The notice also required grassroots health care institutions to equip the necessary facilities and equipment under the reference standards for diagnosing and treating COVID-19 infections.

On Nov. 22, the World Health Organization formally requested that the Chinese regime provide detailed information on the increase in childhood respiratory diseases and reported cases of pediatric pneumonia clusters.

Concerns about the spread of the so-called “mysterious pneumonia” in China have also prompted several countries to take preventive measures and call on China to be transparent.

Child Deaths

Li Yu (pseudonym), a resident of Dalian, Liaoning Province, told The Epoch Times on Dec. 6 that he had not been infected with COVID-19 for three years, but this time he was not so lucky. He developed symptoms of coughing and occasional fever in recent days. Knowing that hospitals were overcrowded with feverish patients, he decided not to go to the hospital. Instead, he purchased cough suppressants from Thailand online and took them.

“This cold is very severe, even worse than the symptoms I have seen from others during the previous wave of COVID-19 infection. The outbreak is nationwide, and there are no specific medications. You have to endure it on your own, trying various fever-reducing medicines,” he said. “I didn’t get COVID-19 when it was prevalent, but this time, I got it.”

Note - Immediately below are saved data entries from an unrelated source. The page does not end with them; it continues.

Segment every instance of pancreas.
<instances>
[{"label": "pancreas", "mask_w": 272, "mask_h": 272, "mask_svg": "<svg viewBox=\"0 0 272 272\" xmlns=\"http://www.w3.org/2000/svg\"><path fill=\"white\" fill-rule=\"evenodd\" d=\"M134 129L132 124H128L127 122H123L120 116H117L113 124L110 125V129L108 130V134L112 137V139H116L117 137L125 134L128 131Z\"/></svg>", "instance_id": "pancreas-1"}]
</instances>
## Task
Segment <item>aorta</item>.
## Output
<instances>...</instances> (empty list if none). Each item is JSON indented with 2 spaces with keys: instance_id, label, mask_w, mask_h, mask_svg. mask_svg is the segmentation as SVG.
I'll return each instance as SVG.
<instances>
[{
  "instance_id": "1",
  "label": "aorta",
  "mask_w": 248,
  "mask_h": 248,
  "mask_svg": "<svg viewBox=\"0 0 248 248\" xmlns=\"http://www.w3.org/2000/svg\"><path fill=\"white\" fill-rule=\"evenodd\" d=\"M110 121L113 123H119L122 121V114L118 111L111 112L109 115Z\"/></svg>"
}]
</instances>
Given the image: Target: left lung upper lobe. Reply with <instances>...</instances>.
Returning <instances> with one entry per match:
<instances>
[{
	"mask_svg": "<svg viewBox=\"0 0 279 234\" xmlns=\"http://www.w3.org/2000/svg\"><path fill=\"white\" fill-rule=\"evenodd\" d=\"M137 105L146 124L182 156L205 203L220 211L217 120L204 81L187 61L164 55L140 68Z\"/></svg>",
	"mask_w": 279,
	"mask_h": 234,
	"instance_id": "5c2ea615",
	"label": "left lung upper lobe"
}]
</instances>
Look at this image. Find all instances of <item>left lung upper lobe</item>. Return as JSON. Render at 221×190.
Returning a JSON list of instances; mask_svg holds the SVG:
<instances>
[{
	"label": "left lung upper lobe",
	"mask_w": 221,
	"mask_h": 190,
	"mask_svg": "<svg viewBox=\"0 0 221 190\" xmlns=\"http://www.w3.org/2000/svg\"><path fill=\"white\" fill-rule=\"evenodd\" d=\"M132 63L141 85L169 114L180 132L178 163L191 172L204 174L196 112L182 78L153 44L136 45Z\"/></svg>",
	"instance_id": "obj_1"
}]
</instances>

“This time, fewer elderly people are dying; it’s mainly children who are dying,” Mr. Li added. “These deaths are not reported by the media at all.”

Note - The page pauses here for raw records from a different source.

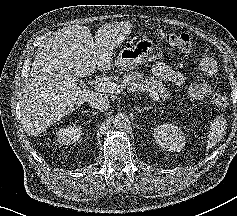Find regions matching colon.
I'll return each mask as SVG.
<instances>
[{"mask_svg": "<svg viewBox=\"0 0 237 216\" xmlns=\"http://www.w3.org/2000/svg\"><path fill=\"white\" fill-rule=\"evenodd\" d=\"M159 37L165 40L172 47L181 50L189 51L191 48V38L185 33H164L159 32ZM214 103L217 108L225 109L228 106V98L222 94L214 96Z\"/></svg>", "mask_w": 237, "mask_h": 216, "instance_id": "1", "label": "colon"}]
</instances>
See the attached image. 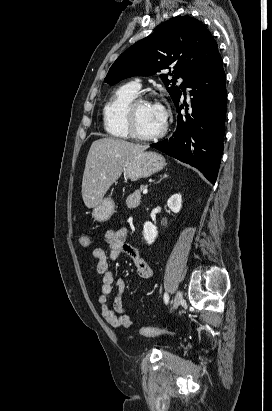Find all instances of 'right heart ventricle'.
Segmentation results:
<instances>
[{
	"label": "right heart ventricle",
	"mask_w": 272,
	"mask_h": 411,
	"mask_svg": "<svg viewBox=\"0 0 272 411\" xmlns=\"http://www.w3.org/2000/svg\"><path fill=\"white\" fill-rule=\"evenodd\" d=\"M138 95L131 84L116 89L103 107V121L106 132L117 138H128L125 110L129 102Z\"/></svg>",
	"instance_id": "right-heart-ventricle-1"
}]
</instances>
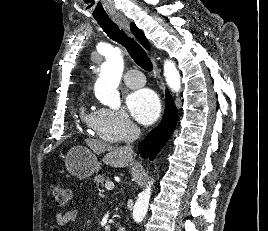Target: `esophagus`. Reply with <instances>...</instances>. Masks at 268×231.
I'll use <instances>...</instances> for the list:
<instances>
[{"mask_svg": "<svg viewBox=\"0 0 268 231\" xmlns=\"http://www.w3.org/2000/svg\"><path fill=\"white\" fill-rule=\"evenodd\" d=\"M112 19L114 22H116L121 28L128 30L129 29V22L126 17H124L121 14H115L112 16ZM152 63H153V71L155 76L157 77V82L159 84V87L161 90H164V82L162 80V77L160 75V70L158 69L157 63L155 59L152 57Z\"/></svg>", "mask_w": 268, "mask_h": 231, "instance_id": "obj_1", "label": "esophagus"}]
</instances>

Liu Ming (pseudonym), a Taxi driver in Wuhu, Anhui Province, told The Epoch Times on Dec. 3 that many pneumonia patients had progressed to a severe stage with symptoms of white lungs.

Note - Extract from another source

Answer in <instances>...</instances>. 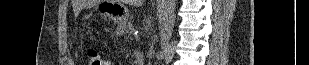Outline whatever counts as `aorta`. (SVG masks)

“Three children in the Wuhu Normal Affiliated Primary School were found to have ‘white lungs’ and classes were suspended. A doctor said that many children at the school as well as many patients in his hospital have white lungs—about 10 out of 100 patients have white lungs. Some of my colleagues’ children also have white lungs. The doctor said that such conditions will leave long-term effects, and full recovery is out of the question,” Mr. Liu said.

Mr. Chen (first name withheld), who works in the health care industry in Jinzhou, Liaoning province, disclosed that the number of deaths in hospitals has soared, but the information is blocked.

“Don’t believe the official figures. The number of deaths in hospitals is increasing so much that the families of the deceased have begun to queue up [for the necessary procedures],” he said.

COVID Deaths in Previous Outbreaks

The exact number of COVID-19 deaths in China is impossible to determine because of cover-ups by the authorities, but Chinese citizens revealed that they had witnessed many deaths within their social networks.

Ye Hao (pseudonym) is a senior living in Wuhan, where COVID-19 first spread.

In an interview with The Epoch Times on Dec. 5, Mr. Ye said: “At the beginning, a lot of people died in Wuhan. The hospitals were full of patients, and even the corridors were full of people. In the blink of an eye, a patient died. In the blink of an eye, another patient died. What I said is a reality—many people have died.”

He has seen a lot of deaths in his neighborhood as well. In addition, he personally knows of several people who died from COVID-19, some were colleagues, some were neighbors. Some of his relatives have also died because of COVID-19.

Mr. Ye further revealed there was a spike in deaths at the end of last year when the Chinese authorities lifted the zero-COVID policy. He was at his son’s apartment in Shanghai at the time.

“Every night, the sirens of ambulances could be heard constantly, and a lot of elderly people died in Shanghai. I had seen people burning papers and holding ceremonies for the dead in the neighborhoods all the time,” he said.

Mr. Ye also recalled that residents in Wuhan had a tough and miserable life during the strict city-wide lockdown. They had to take a nucleic acid test every day and were constantly living in fear.

In late September, Li Rong, a funeral makeup artist in Anhui Province, told The Epoch Times that during the peak of COVID-19 deaths from December 2022 to February 2023, the corpses in the crematorium were lined up on the street, and the county’s only crematorium operated 24 hours a day.

The county where Ms. Li lives has a population of 1.2 million.